Ontosoroh was performed at OzAsia Festival 2013 and was a collaboration between Indonesia and Australia, between Peni Candra Rini, composer, song writer and vocalist in the gamelan tradition (more about gamelan later), and Ade Suharto, choreographer and dancer from Adelaide, with three musicians from Surakarta in Central Java.
The show is about Nyai Ontosoroh, a Javanese woman who embodied all the complexities of 19th century Dutch East Indies, in the book by Pramoedya Ananta Toer, that is an allegory of Indonesia’s struggle at that time. Nyai was a derogatory title for an indigenous woman who became the mistress of a Dutch man during colonial times. Nyai Ontosoroh plays an important role in the transformation of Minke, the hero, from rich kid to radical nationalist. The book was also pivotal in changes in Indonesian culture, nationalism and, ultimately, gaining independence.
The play, Ontosoroh, incorporating exquisite music and dance, “is structured in several non-linear, yet intertwining segments”. The dances by Ade Suharto were mesmerising. Mainly in the beautiful classical Javanese style, which is so similar to Odissi and other classical Indian dance styles, the performance also had a mix of classical western and contemporary movements. Her easy mixing of styles flowed beautifully, and seemed to fit the narration perfectly.

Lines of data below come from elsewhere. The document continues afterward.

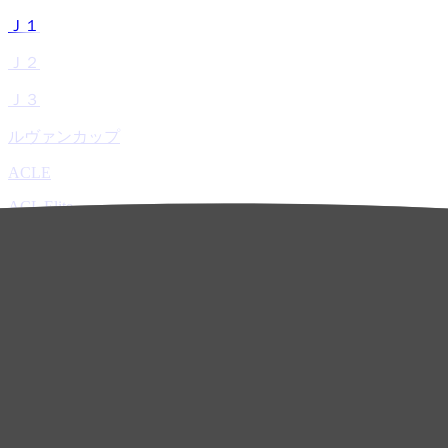
Ｊ１
Ｊ２
Ｊ３
ルヴァンカップ
ACLE
ACL Elite
ACL2
ACL Two
U-21
ホーム
試合速報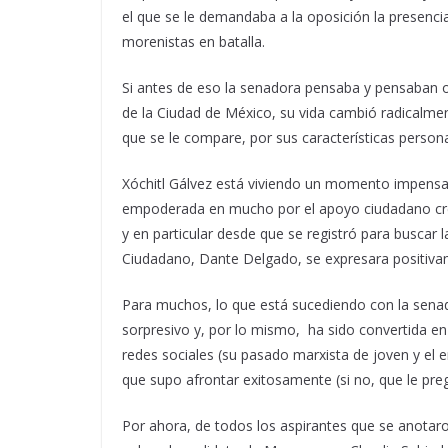
el que se le demandaba a la oposición la presenci
morenistas en batalla.
Si antes de eso la senadora pensaba y pensaban ot
de la Ciudad de México, su vida cambió radicalmen
que se le compare, por sus características persona
Xóchitl Gálvez está viviendo un momento impensabl
empoderada en mucho por el apoyo ciudadano creci
y en particular desde que se registró para buscar 
Ciudadano, Dante Delgado, se expresara positivam
Para muchos, lo que está sucediendo con la senad
sorpresivo y, por lo mismo, ha sido convertida en
redes sociales (su pasado marxista de joven y el
que supo afrontar exitosamente (si no, que le pre
Por ahora, de todos los aspirantes que se anotaro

The poems sung by the female characters were in Javanese, and together with the beautiful dance movements, became the text itself. There were no other dialogues. Peni Candra Rini was the soloist performing in the female style of gamelan singing. Again, Peni combined traditional and contemporary styles in her singing techniques and the classical Javanese songs called tembang, which she wrote for the play were in both, colloquial and poetic Javanese language. And even though I had no idea what the words meant, the pathos in the singer’s voice and the other emotions that came across, needed no language to understand their meaning.
I should definitely not forget the musicians! Plenthe, the percussionist, was extremely good on a mridangam-like drum. In the first scene, I’m sure I heard teen taal flowing through his fingers and the tha-dhin-na-like beats helped me sit back, relax and enjoy the show. There was Prisha Sebastian, the violinist, who not only performed divinely, but was also physically a part of the show as he played the violin as a character, and not just as a musician in the background.

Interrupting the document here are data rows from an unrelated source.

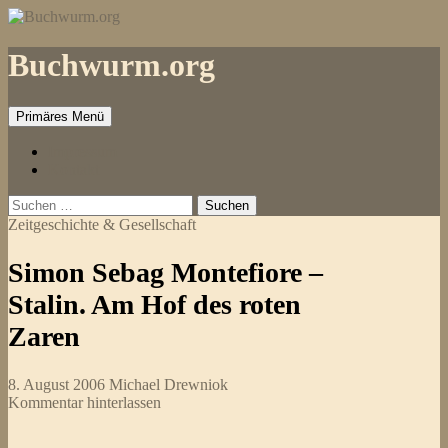
Zum
Inhalt
springen
Buchwurm.org
Primäres Menü
Impressum
Kontakt
Suchen
nach:
Zeitgeschichte & Gesellschaft
Simon Sebag Montefiore –
Stalin. Am Hof des roten
Zaren
8. August 2006
Michael Drewniok
Kommentar hinterlassen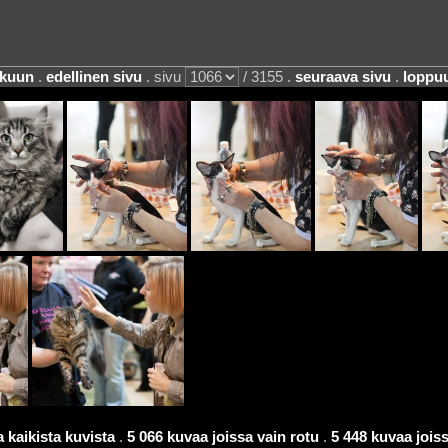
lkuun
.
edellinen sivu
. sivu
/ 3155 .
seuraava sivu
.
loppu
 kaikista kuvista
.
5 066 kuvaa joissa vain rotu
.
5 448 kuvaa joissa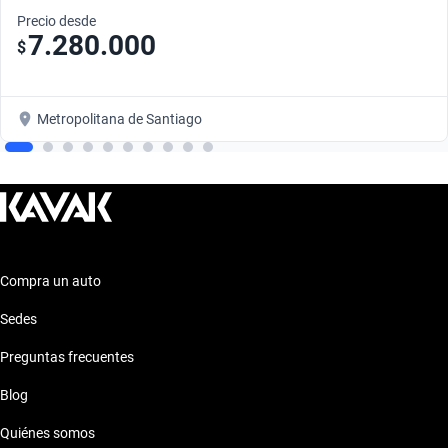
Precio desde
7.280.000
$
Metropolitana de Santiago
Compra un auto
Sedes
Preguntas frecuentes
Blog
Quiénes somos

As they helped us visualize a morning scene with the flute imitating the chirping of the birds, the music sounded like very Assamese. The sort of tunes you would hear in a tea plantation in the North East. It was just incredible, the mixing of styles and notes.

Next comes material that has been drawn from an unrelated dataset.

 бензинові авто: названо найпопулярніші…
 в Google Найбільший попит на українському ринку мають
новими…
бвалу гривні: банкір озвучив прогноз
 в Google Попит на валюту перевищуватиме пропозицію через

And incredible too was an instrument I saw and heard for the first time, the gamelan. This is a musical ensemble featuring a variety of instruments such as metallophones, xylophones, drums, gongs, bamboo flutes and string instruments. It was just amazing, the music that flowed from this set of instruments, and Iswanto, the gamelan player, did full justice to the various instruments. These instruments are all built and tuned to stay together as one entity! Gamelan music is an integral part of Indonesian culture and I felt very lucky to see this instrument being played at the show.
The beautiful, flowing dances brought out the rasas of love and dreams in the beginning to desolation, and then a kind of rebellion at the last dance where silence was used beautifully. This was a beautifully controlled dance of strength and beauty, using a lot of yoga-like movements.
All in all, a beautiful show, made specially for OzAsia 2013 as a collaborative effort, I hope it tours around Australia and many more people will get to watch it.